Cpf1, a type V CRISPR effector, recognizes a thymidine-rich protospacer-adjacent motif and induces cohesive double-stranded breaks at the target site guided by a single CRISPR RNA (crRNA). Here we show that Cpf1 can be used as a tool for DNA-free editing of plant genomes. We describe the delivery of recombinant Cpf1 proteins with in vitro transcribed or chemically synthesized target-specific crRNAs into protoplasts isolated from soybean and wild tobacco. Designed crRNAs are unique and do not have similar sequences (≤3 mismatches) in the entire soybean reference genome. Targeted deep sequencing analyses show that mutations are successfully induced in FAD2 paralogues in soybean and AOC in wild tobacco. Unlike SpCas9, Cpf1 mainly induces various nucleotide deletions at target sites. No significant mutations are detected at potential off-target sites in the soybean genome.

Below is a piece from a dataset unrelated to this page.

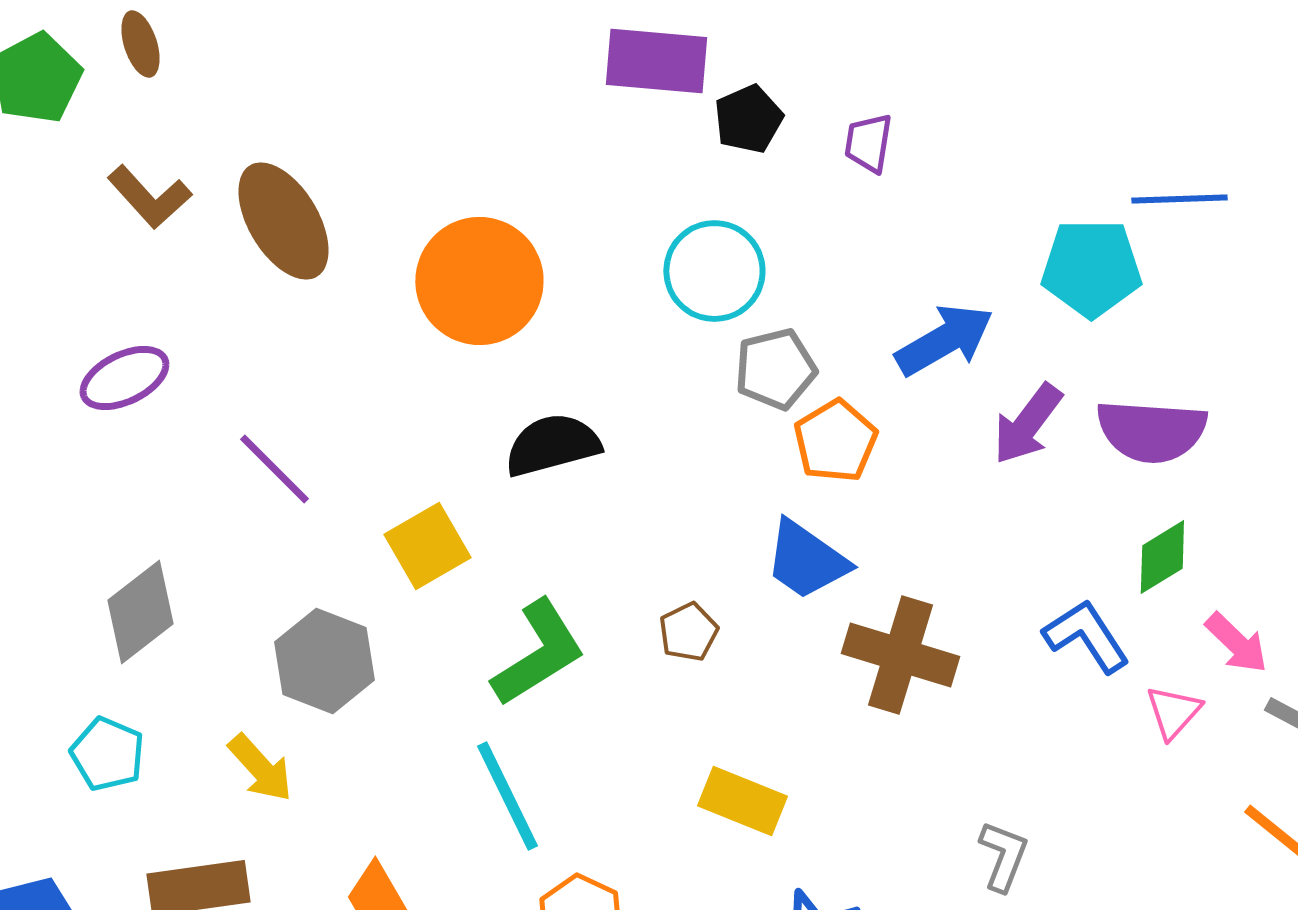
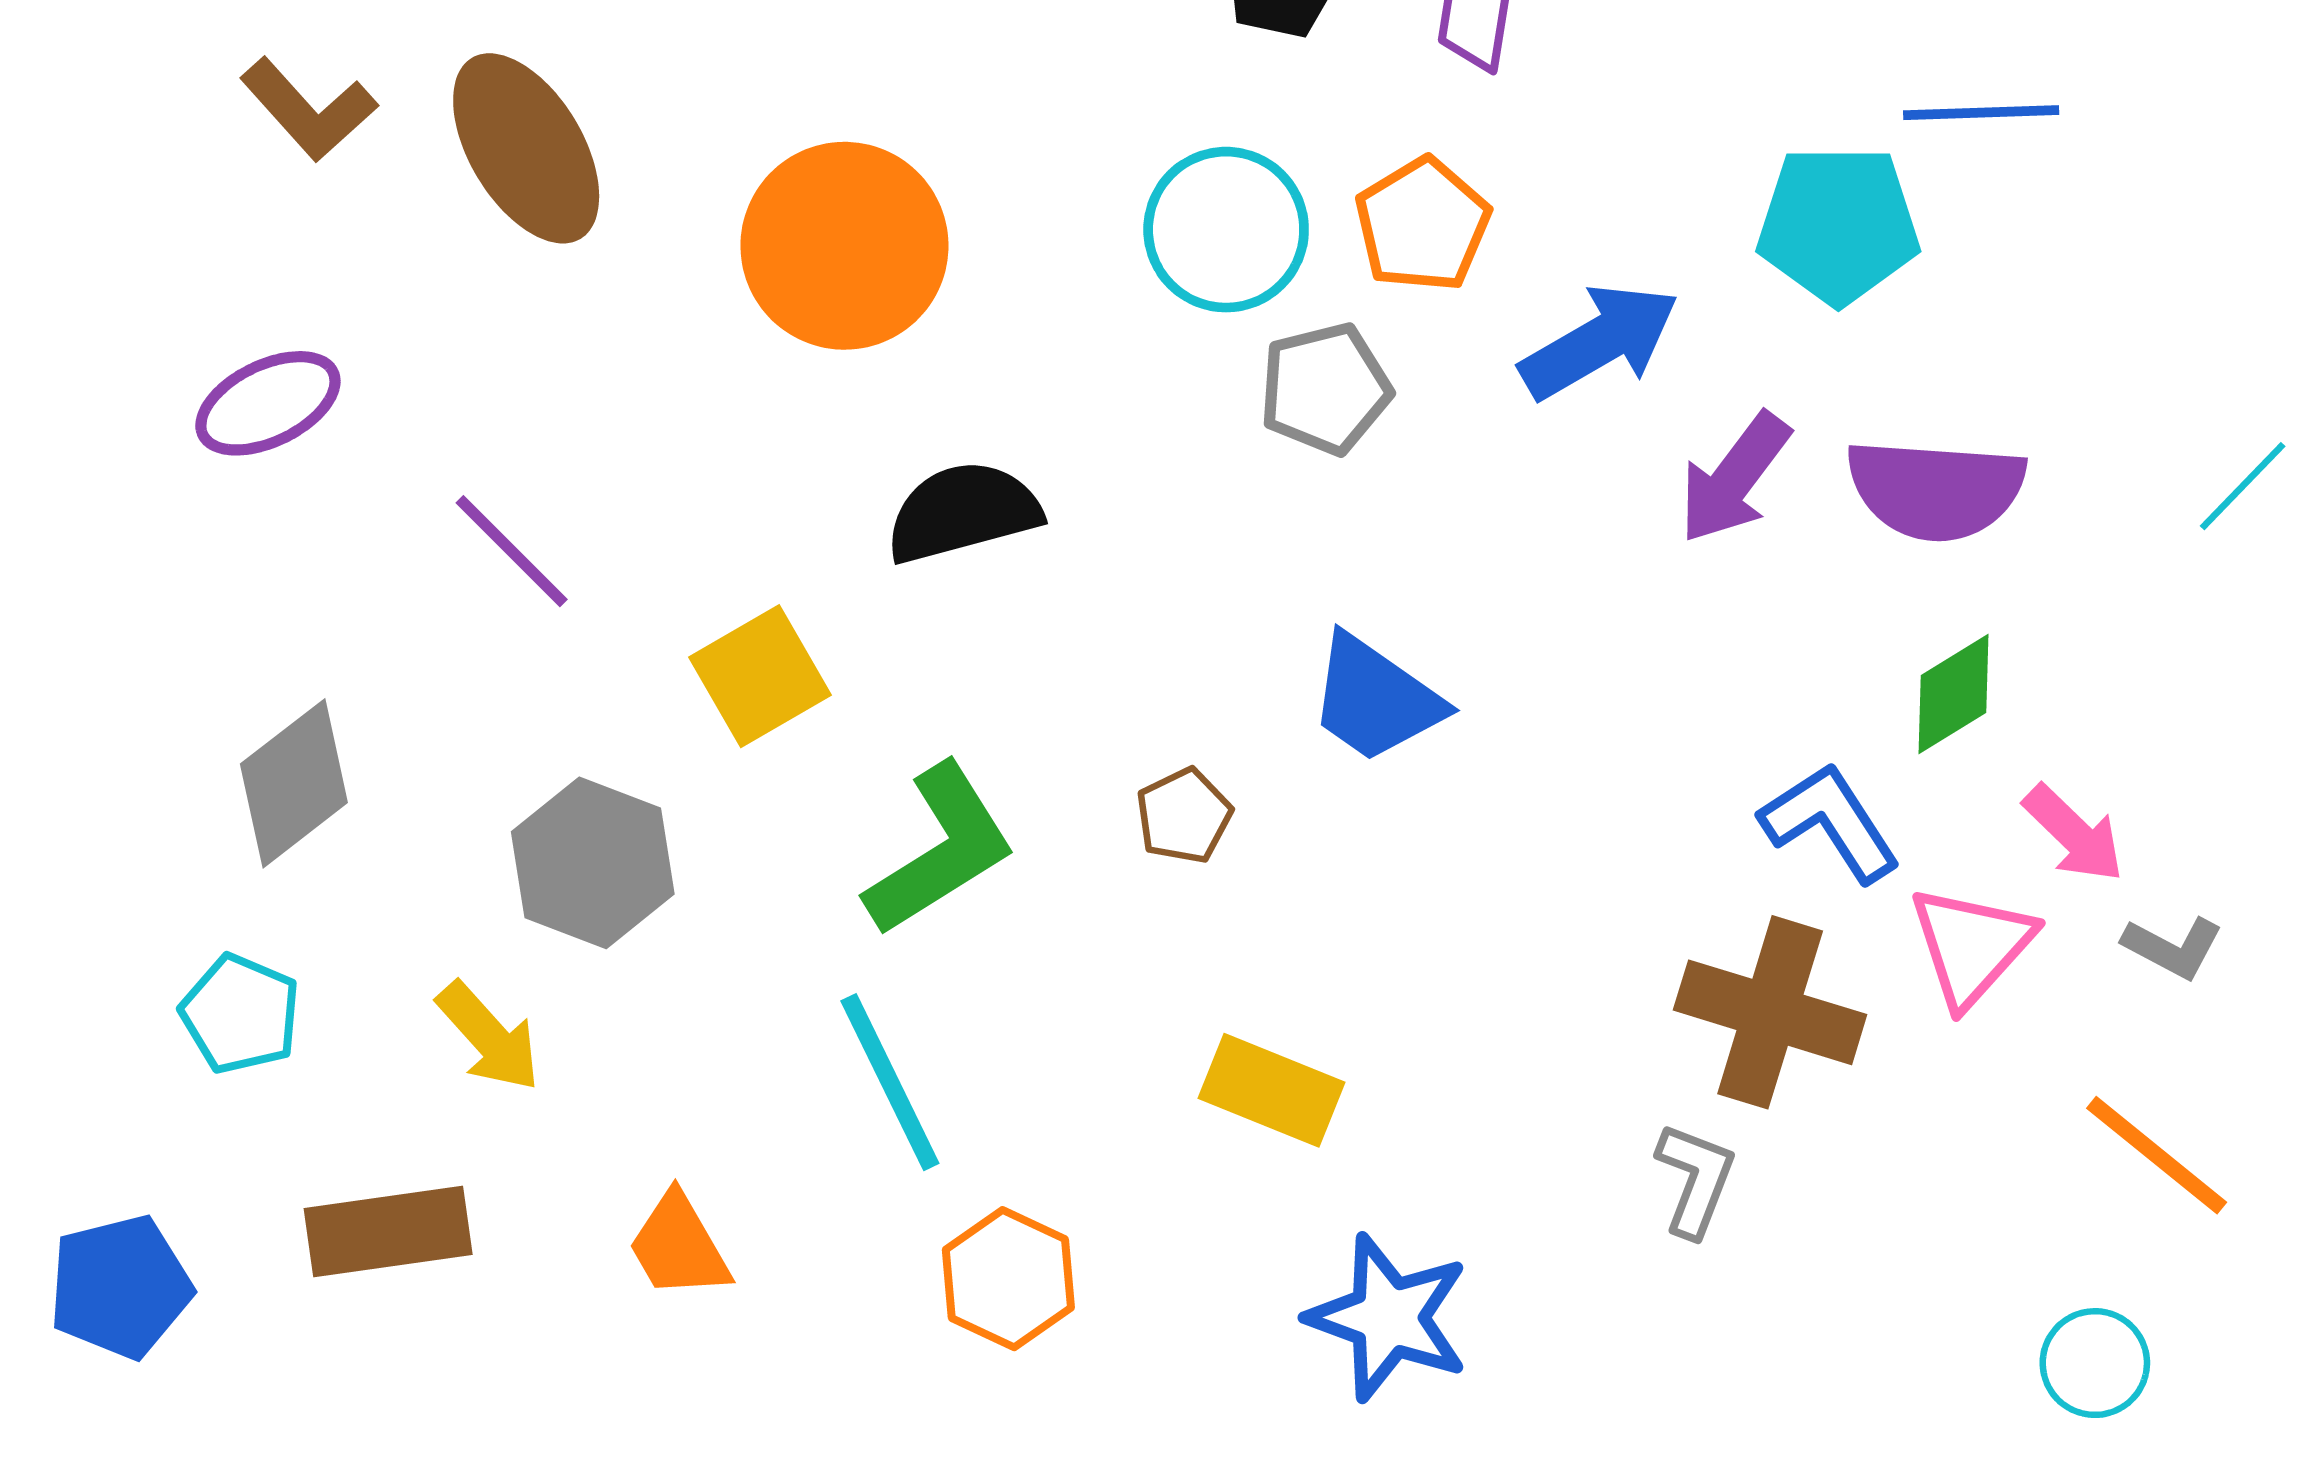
orange pentagon: (835, 441) -> (1423, 225), moved
brown cross: (900, 655) -> (1770, 1012), moved
pink triangle: (1173, 712) -> (1971, 946), size x1.4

These results demonstrate that Cpf1–crRNA complex is an effective DNA-free genome-editing tool for plant genome editing.
Clustered regularly interspaced short palindromic repeats (CRISPR)–CRISPR-associated proteins (Cas), an adaptive immune system of prokaryotes1, has now become a powerful tool for genome editing2,3,4,5. In the type II CRISPR-Cas system, RNase III and the single, large Cas9 protein are involved in the processing of precursor CRISPR RNA (crRNA) in the presence of trans-acting crRNA6. The Cas9 protein has two additional functions: recognizing the target site and making a site-specific double-stranded break7. In the type I and type III systems, several Cas proteins are involved in the recognition and cleavage of target sites8. Because of the simplicity and efficiency of the type II system, Cas9 proteins (especially from Streptococcus pyrogene) are widely used for genome editing.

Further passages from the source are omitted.